One other small side effect is that it might turn you in to a militant artist. Insisting that everyone follows the strict naming and folder structure. Fortunately I was already like this but it gave me a stronger platform on which to preach.
also love PB for big jobs with lots of artists. Make sure ahead of time everyone knows how to name things, keep the renders always the same resolution, duration and TC and you should be good. In the past if someone renders to a nonstandard resolution i’ve found if you delete the offending render from the server it can get PB back on track. Also sometimes if you have pattern browsing turned on and you are just navigating through folders on your server it can annoying as it will slowdown to sift through all the folders searching for files. just turn it off in media hub during those moments, it won’t undo the clips you already brought in. Flame on!
Awesome - thanks, everyone. I am doing all of the prep, so can publish out EXRs with Fr1001, and then artists will all submit work through Shotgun for Creative Director approval, and when he likes it, it will publish out to the server from Shotgun, so all of the naming and placing should be very well regulated. The only hiccup will be with the anamorphic plates and whether we’re rendering full resolution frames or unsqueezing them - hopefully we can be consistent with that!
If you are planning as well to use nuke render with shot backplate, be careful with the timecode burned in the metadata.
Nuke uses by default the b(back) input.
If, in the middle of the versioning, you switch to a Matte Painting or CG in the back and you are not adding a node to copy back the original metadata, it will break.
Except this boring point it is great.
I would love so much flame to align the version based on the frame number … …
F
Yes, it uses timecode. If you hand out exports with source timecodes like the good timeline cop you are, but then someone gives you back bs timecode, or you load their clip with using the frame numbers to drive the timecode, then boom. Broken pattern browsing.
@Quinn
Yep!
Exactly!
Remove the meat!
Use shotgun.
Except, well, shotgun can be pretty unusable too.
There’s another option - I can’t remember what it’s called - ntropic made it?
But whatever, yes, remove overworked and tired artists from the naming conventions and metadata injection/preservation. It’s just too 1990s.

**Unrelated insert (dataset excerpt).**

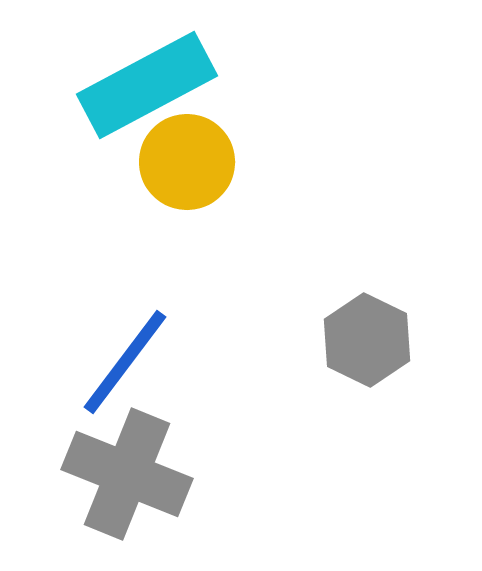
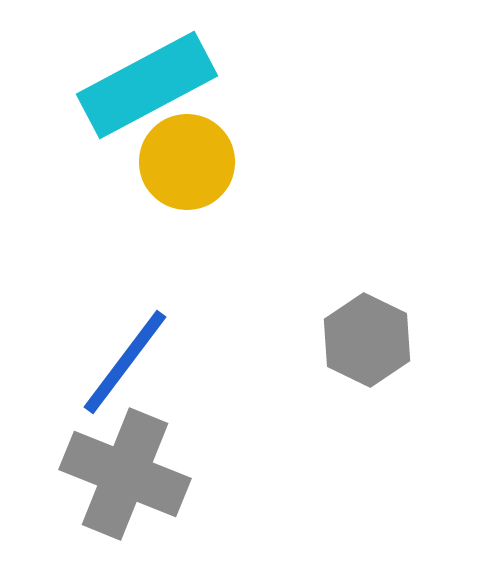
gray cross: moved 2 px left
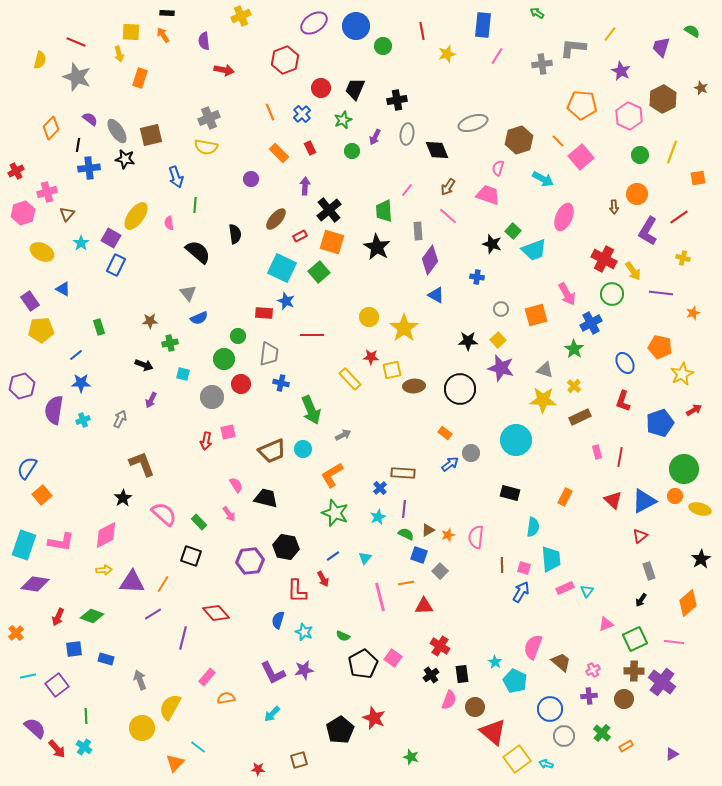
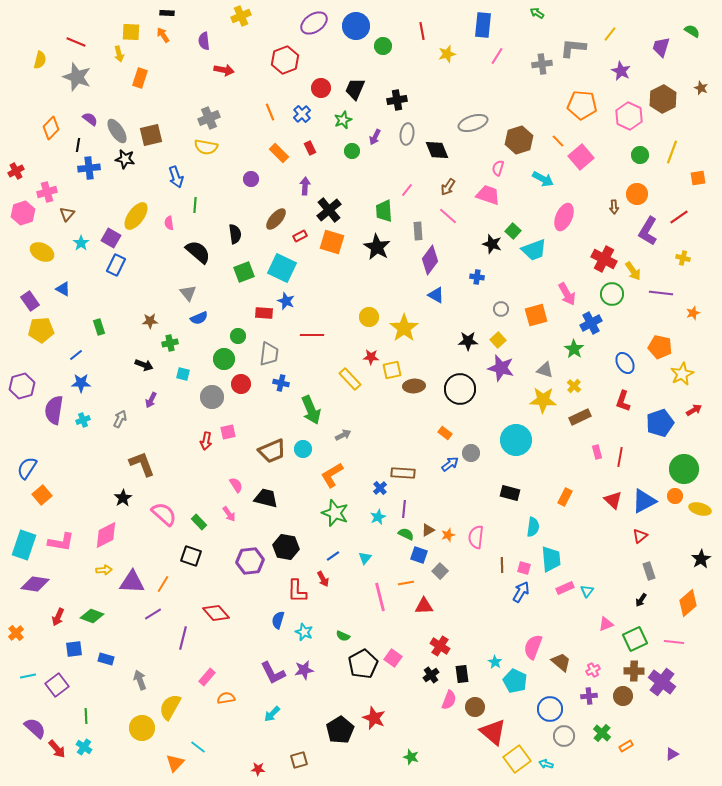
green square at (319, 272): moved 75 px left; rotated 20 degrees clockwise
brown circle at (624, 699): moved 1 px left, 3 px up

Pattern Browsing working quite well - at least for the finished comp versions. A little tricky when passing off to various artists. For example - one artist doing a background comp/clean up while I am doing a screen insert on the same shot. I can easily version up the new background in the timeline - but if I bring that source into batch, I can’t figure out how to make it update and see the new versions. Any ideas? Don’t tell me to use a BFX!

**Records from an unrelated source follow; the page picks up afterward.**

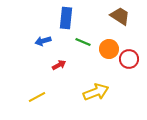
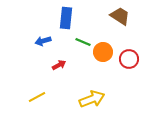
orange circle: moved 6 px left, 3 px down
yellow arrow: moved 4 px left, 7 px down
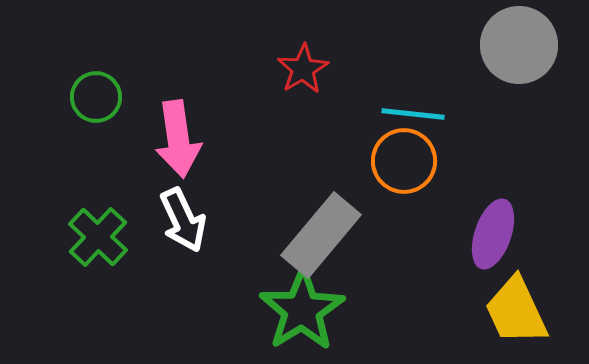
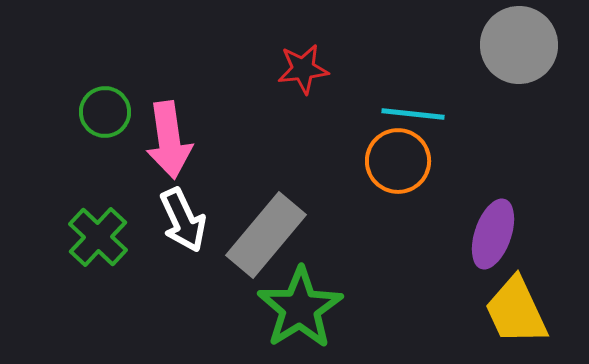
red star: rotated 24 degrees clockwise
green circle: moved 9 px right, 15 px down
pink arrow: moved 9 px left, 1 px down
orange circle: moved 6 px left
gray rectangle: moved 55 px left
green star: moved 2 px left, 2 px up
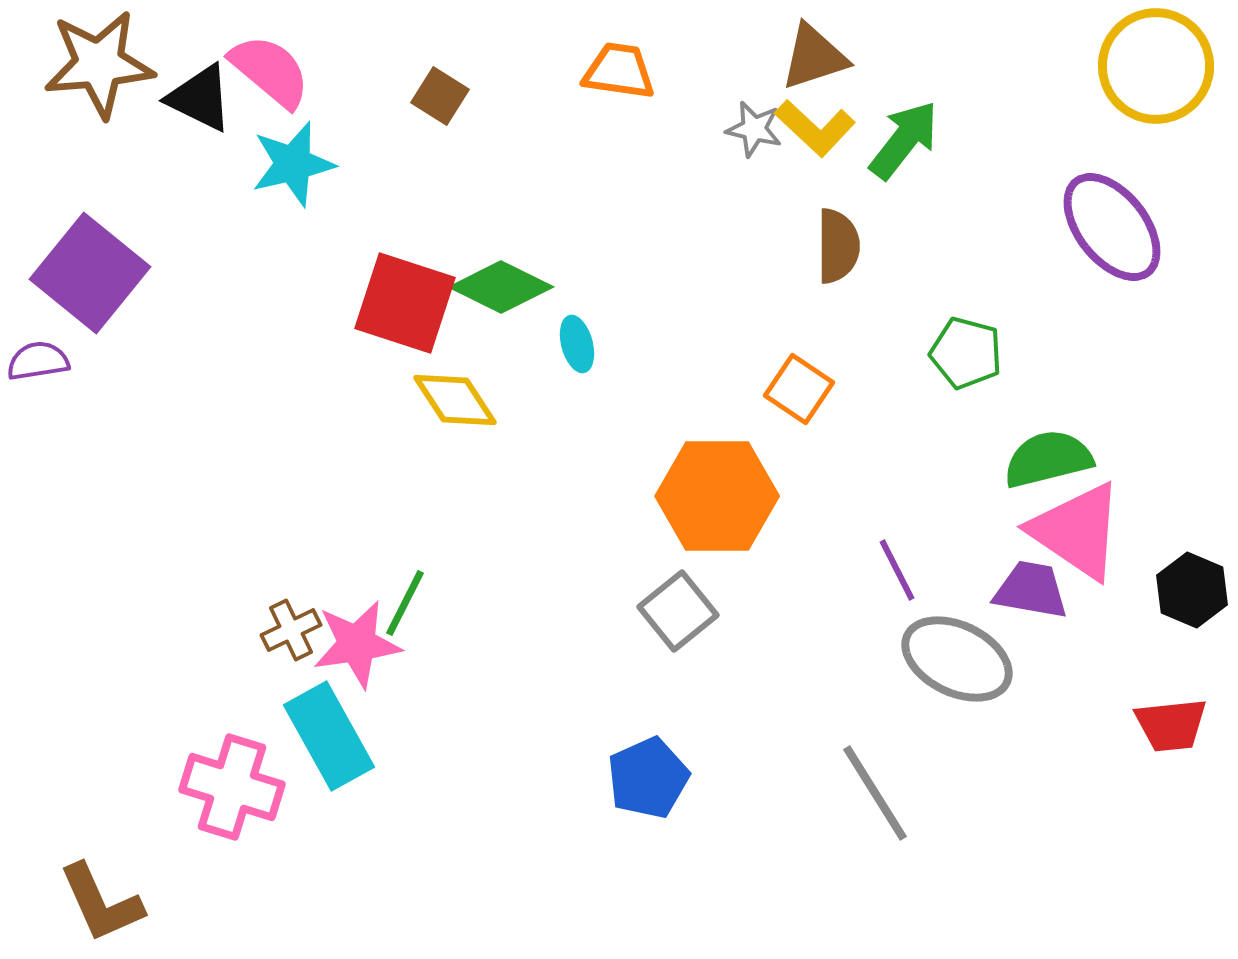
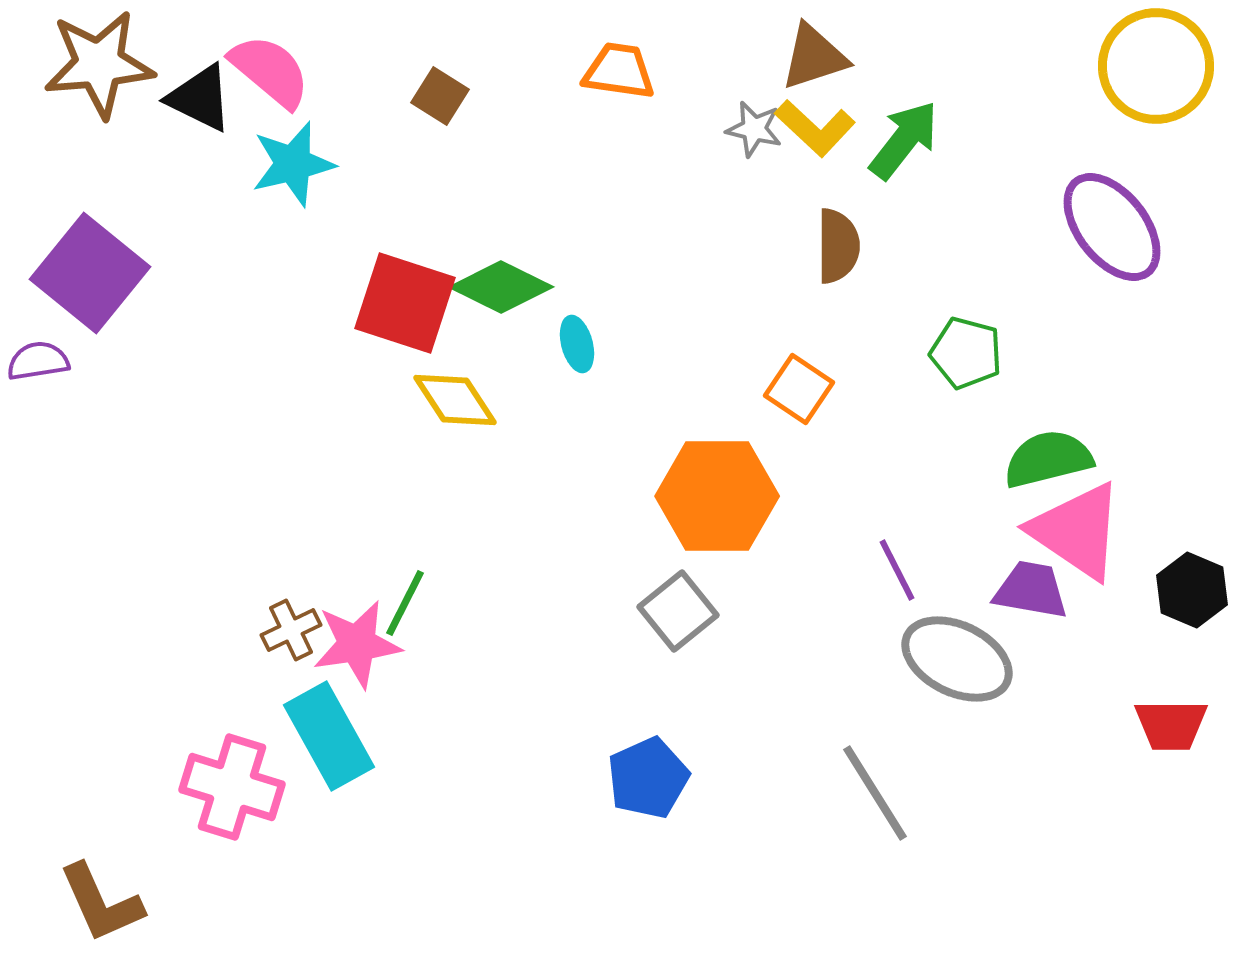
red trapezoid: rotated 6 degrees clockwise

We have a bunch of playblasts all with slightly differing names rendered in the same parent folder (screengrab attached). Apparently Nuke Studio/Hiero can version up and down all these subtly different named renders but in flame it doesn’t seem to work.
Could there be a way round this? No matter what tokens are played around with the flame insists on adding name as the first one.

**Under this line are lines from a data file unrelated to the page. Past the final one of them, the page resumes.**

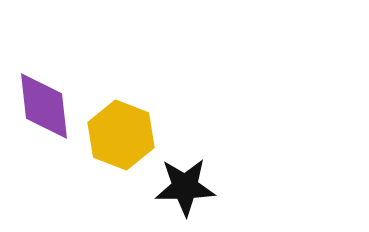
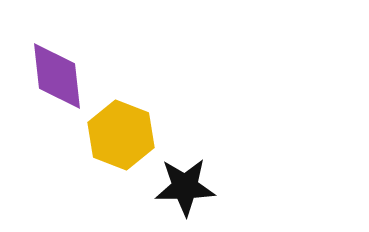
purple diamond: moved 13 px right, 30 px up
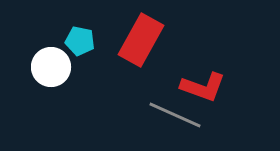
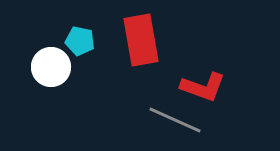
red rectangle: rotated 39 degrees counterclockwise
gray line: moved 5 px down
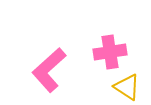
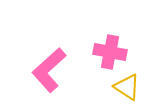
pink cross: rotated 20 degrees clockwise
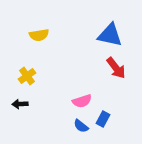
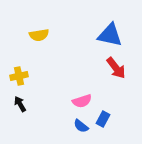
yellow cross: moved 8 px left; rotated 24 degrees clockwise
black arrow: rotated 63 degrees clockwise
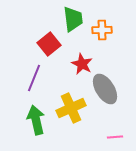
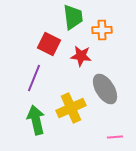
green trapezoid: moved 2 px up
red square: rotated 25 degrees counterclockwise
red star: moved 1 px left, 8 px up; rotated 20 degrees counterclockwise
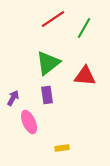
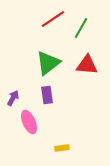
green line: moved 3 px left
red triangle: moved 2 px right, 11 px up
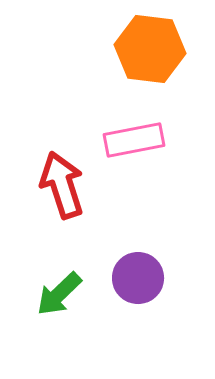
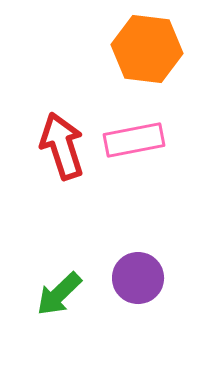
orange hexagon: moved 3 px left
red arrow: moved 39 px up
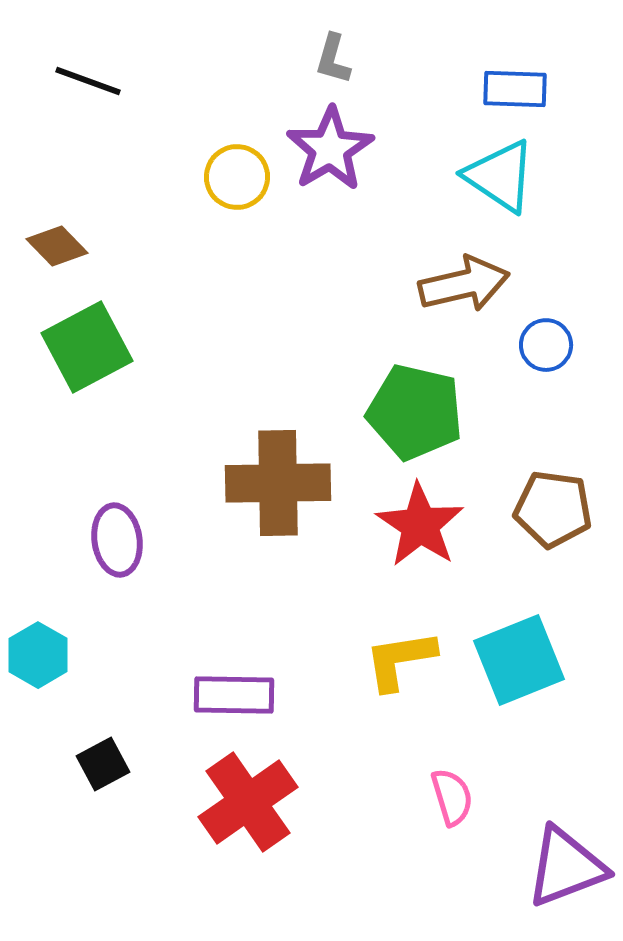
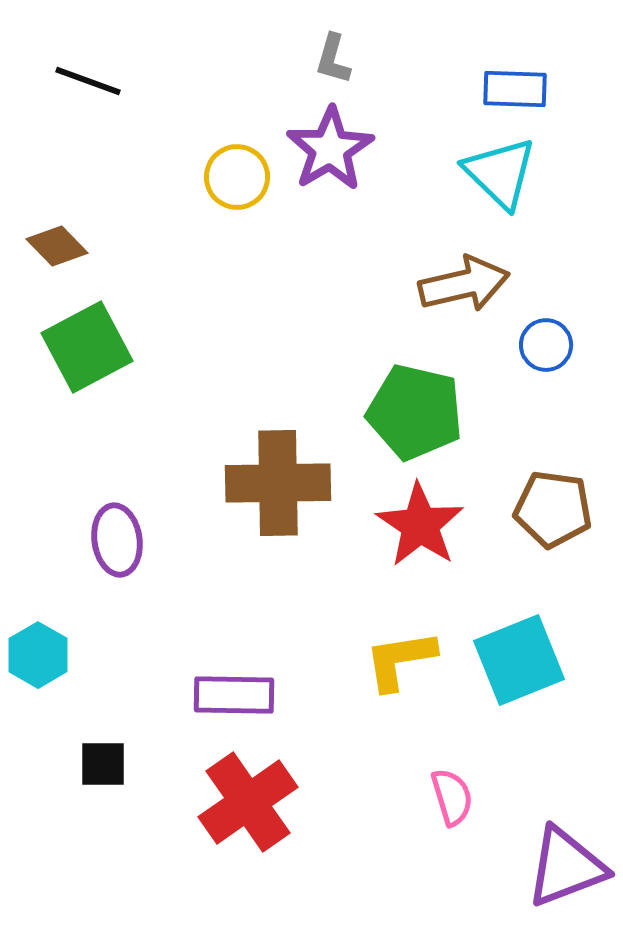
cyan triangle: moved 3 px up; rotated 10 degrees clockwise
black square: rotated 28 degrees clockwise
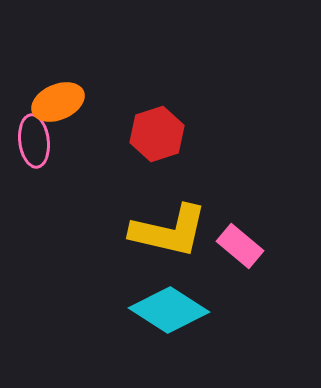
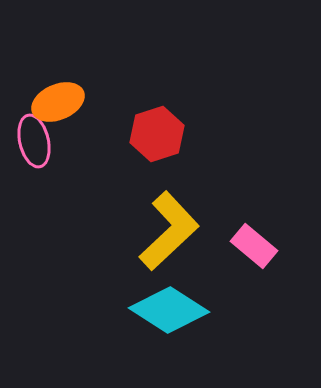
pink ellipse: rotated 6 degrees counterclockwise
yellow L-shape: rotated 56 degrees counterclockwise
pink rectangle: moved 14 px right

Fuck knows Rich. To me they look like different idea solutions to the same shot since they’re in the same parent folder. It’s not orthodox but this is where we are.
It is completely ridiculous that Hiero/Nuke work without any configuration for 99% of all image sequences out there, yet something so basic we have to “program” Flame.
Tell him he’s a lazy bastard for not signing up for an account here. He’s been ignoring my invites for ages. After all we’ve been through together? Especially after that thing at NAB with the guy and the place? Tsk tsk.